(Stored entries)
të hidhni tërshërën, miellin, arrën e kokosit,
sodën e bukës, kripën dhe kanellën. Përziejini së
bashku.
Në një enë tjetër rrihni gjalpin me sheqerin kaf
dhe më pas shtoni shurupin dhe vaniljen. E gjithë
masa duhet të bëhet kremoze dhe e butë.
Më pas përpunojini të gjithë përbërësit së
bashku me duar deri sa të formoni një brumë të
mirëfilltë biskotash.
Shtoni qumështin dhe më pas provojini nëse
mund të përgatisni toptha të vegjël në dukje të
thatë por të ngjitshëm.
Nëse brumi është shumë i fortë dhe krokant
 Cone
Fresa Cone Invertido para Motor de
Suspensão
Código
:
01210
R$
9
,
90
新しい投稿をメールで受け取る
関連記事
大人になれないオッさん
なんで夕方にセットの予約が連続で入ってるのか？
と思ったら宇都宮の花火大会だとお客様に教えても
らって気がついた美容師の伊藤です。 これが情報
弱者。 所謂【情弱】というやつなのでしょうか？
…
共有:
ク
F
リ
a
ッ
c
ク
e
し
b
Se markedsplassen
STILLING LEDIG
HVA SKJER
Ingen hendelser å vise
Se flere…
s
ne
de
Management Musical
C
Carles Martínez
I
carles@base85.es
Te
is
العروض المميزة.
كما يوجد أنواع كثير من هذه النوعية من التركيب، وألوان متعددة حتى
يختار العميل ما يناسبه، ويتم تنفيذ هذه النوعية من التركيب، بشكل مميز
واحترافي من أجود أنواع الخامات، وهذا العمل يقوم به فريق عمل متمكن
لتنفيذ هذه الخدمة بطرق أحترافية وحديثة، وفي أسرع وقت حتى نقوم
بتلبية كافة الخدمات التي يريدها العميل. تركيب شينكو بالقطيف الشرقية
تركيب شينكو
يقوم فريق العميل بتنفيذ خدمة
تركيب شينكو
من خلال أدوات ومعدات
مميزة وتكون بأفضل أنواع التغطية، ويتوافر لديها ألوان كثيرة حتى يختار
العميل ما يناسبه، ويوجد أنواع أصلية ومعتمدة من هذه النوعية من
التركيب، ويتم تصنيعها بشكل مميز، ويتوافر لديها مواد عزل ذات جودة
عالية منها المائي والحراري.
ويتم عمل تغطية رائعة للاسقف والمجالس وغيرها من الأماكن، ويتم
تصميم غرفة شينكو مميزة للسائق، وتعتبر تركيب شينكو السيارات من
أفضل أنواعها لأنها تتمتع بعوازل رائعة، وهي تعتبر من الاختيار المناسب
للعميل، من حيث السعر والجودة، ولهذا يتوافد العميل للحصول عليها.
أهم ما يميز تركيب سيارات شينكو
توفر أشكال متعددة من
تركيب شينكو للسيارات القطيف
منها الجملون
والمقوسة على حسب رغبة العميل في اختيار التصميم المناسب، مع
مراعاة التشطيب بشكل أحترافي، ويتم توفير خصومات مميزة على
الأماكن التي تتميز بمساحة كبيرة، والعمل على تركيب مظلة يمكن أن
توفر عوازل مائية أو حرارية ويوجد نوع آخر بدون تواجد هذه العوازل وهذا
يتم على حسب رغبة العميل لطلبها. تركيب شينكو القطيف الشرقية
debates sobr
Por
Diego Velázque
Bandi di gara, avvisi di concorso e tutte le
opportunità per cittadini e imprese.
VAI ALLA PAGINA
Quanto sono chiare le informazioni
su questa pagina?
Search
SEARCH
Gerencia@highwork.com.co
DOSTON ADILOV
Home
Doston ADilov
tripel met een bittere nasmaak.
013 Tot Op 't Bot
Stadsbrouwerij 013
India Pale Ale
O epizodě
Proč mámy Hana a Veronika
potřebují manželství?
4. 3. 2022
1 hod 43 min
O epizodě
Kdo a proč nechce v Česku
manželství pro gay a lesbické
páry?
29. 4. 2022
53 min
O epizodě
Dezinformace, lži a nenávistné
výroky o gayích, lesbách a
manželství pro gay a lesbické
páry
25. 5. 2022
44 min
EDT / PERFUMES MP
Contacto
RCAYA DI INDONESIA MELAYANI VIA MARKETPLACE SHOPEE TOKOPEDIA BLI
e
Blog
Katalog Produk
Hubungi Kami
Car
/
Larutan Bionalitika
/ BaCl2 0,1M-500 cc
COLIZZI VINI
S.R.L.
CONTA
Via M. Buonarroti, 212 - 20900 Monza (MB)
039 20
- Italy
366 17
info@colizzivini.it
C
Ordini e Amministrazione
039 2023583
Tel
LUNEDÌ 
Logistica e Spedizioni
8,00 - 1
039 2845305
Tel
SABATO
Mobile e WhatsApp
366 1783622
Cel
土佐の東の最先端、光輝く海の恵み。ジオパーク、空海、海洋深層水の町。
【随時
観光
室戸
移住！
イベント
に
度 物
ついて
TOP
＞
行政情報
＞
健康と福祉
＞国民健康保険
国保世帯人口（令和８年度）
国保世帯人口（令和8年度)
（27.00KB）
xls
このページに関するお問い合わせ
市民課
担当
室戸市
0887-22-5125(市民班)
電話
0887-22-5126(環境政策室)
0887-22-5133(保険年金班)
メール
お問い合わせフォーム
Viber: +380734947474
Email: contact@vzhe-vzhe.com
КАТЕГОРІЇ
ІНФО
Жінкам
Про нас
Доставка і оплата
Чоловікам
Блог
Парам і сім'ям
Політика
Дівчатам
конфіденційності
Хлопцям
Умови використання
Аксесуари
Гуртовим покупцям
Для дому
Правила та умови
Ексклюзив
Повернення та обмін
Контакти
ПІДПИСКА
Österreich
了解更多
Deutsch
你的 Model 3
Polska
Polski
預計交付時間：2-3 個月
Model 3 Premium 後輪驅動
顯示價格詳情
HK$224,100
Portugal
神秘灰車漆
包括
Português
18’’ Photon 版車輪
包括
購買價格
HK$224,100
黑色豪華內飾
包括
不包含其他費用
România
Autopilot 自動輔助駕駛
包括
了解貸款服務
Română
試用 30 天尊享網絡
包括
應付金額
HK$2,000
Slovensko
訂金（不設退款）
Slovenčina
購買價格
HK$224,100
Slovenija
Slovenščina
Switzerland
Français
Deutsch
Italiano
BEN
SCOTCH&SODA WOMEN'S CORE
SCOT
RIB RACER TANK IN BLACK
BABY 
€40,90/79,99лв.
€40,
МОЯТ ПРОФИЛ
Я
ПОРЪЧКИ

What is required: Filter the records down to the lines containing the word "ويتم", and copy those.

Finished task:
يختار العميل ما يناسبه، ويتم تنفيذ هذه النوعية من التركيب، بشكل مميز
التركيب، ويتم تصنيعها بشكل مميز، ويتوافر لديها مواد عزل ذات جودة
ويتم عمل تغطية رائعة للاسقف والمجالس وغيرها من الأماكن، ويتم
مراعاة التشطيب بشكل أحترافي، ويتم توفير خصومات مميزة على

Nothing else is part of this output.